Track, rank and evaluate open LLMs and chatbots
Browse and filter machine learning models by category and modality
GIFT-Eval: A Benchmark for General Time Series Forecasting
Evaluate LLM over-refusal rates with OR-Bench
Teach, test, evaluate language models with MTEB Arena
Compare LLM performance across benchmarks
Predict customer churn based on input details
Explore GenAI model efficiency on ML.ENERGY leaderboard
Calculate VRAM requirements for LLM models
Explain GPU usage for model training
Evaluate open LLMs in the languages of LATAM and Spain.
Display genomic embedding leaderboard
Benchmark LLMs in accuracy and translation across languages
The Open LLM Leaderboard is a comprehensive tool designed to track, rank, and evaluate open-source Large Language Models (LLMs) and chatbots. It provides a transparent and standardized platform to compare models based on various benchmarks and metrics, helping developers, researchers, and users make informed decisions. By focusing on performance, efficiency, and capabilities, the Leaderboard serves as a go-to resource for understanding the evolution and advancements in the field of LLMs.

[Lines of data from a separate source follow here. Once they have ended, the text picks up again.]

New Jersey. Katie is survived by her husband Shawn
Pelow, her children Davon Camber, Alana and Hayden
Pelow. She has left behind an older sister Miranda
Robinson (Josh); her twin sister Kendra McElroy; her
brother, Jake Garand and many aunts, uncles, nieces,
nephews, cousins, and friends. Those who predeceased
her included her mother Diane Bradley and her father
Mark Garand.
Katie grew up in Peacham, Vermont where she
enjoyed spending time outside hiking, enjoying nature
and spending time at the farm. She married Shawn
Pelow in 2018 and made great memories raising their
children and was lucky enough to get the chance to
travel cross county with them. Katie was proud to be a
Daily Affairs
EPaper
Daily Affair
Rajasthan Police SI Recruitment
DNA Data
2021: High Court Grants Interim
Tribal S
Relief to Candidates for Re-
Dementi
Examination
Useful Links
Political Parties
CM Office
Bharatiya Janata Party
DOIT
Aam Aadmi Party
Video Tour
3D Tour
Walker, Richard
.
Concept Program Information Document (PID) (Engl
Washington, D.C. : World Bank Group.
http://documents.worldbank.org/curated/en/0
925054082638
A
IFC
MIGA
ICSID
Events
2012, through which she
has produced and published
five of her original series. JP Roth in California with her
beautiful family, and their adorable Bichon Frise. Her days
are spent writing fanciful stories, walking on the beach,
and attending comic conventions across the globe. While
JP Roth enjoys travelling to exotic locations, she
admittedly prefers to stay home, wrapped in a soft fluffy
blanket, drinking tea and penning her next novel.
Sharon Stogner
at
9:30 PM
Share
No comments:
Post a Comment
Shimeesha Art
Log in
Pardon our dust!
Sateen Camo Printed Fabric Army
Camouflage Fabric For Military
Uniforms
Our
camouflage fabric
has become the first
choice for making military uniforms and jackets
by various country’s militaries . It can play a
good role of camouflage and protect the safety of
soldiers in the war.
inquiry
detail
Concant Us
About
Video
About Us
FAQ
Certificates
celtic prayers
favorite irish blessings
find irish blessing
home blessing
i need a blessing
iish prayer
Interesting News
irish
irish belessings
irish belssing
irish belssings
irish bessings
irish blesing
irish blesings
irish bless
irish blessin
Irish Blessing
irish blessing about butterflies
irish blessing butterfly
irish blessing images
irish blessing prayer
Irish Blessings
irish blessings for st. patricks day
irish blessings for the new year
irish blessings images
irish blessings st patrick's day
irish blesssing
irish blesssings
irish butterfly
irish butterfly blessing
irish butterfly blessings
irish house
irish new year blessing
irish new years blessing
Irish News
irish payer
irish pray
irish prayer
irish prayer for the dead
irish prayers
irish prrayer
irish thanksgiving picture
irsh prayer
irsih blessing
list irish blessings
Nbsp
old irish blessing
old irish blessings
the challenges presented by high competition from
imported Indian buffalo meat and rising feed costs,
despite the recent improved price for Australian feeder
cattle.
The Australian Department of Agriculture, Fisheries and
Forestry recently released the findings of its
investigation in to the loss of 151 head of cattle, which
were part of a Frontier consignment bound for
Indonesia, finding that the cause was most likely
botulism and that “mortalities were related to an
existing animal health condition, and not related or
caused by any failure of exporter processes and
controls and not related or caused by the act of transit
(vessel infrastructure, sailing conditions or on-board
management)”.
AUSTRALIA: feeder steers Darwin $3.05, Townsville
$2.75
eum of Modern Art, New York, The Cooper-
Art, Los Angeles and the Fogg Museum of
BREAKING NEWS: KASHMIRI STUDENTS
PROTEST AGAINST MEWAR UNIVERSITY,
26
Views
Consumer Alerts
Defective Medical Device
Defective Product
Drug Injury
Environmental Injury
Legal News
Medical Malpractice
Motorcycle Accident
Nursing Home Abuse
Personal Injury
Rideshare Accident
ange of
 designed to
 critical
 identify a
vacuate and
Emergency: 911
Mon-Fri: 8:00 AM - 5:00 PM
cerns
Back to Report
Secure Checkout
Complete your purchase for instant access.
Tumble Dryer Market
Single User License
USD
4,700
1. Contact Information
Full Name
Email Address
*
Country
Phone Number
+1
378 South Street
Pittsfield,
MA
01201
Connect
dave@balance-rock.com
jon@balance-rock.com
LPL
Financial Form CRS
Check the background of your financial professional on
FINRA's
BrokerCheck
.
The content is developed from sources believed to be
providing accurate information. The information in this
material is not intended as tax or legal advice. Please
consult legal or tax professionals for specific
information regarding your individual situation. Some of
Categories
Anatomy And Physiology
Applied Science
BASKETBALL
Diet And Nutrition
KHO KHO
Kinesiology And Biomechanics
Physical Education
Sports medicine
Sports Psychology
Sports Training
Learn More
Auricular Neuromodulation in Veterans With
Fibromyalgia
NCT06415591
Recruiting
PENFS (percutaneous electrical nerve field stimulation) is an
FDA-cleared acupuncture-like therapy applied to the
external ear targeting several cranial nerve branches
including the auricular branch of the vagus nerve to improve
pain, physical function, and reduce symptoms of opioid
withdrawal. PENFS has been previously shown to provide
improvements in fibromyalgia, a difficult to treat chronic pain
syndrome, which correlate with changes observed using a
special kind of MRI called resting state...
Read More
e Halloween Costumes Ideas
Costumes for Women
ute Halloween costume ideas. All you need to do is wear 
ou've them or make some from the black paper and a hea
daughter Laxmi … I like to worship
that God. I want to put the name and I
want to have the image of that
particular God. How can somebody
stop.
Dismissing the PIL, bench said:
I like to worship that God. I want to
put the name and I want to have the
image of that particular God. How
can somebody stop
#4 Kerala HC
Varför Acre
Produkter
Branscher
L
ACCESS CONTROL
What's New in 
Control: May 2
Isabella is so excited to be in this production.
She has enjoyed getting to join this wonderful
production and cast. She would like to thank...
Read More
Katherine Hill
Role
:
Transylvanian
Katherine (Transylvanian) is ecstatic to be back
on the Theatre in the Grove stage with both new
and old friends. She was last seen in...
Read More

What metrics are used to rank LLMs? The Leaderboard uses a variety of metrics, including performance benchmarks, speed, memory usage, and specific task accuracy to ensure a holistic evaluation of each model.
Can I compare custom or non-listed models? Yes, the platform allows users to input custom models for comparison, providing flexibility for researchers and developers working on niche or proprietary LLMs.
How often is the Leaderboard updated? The Leaderboard is updated regularly to reflect new releases and improvements in existing models, ensuring users always have access to the latest information.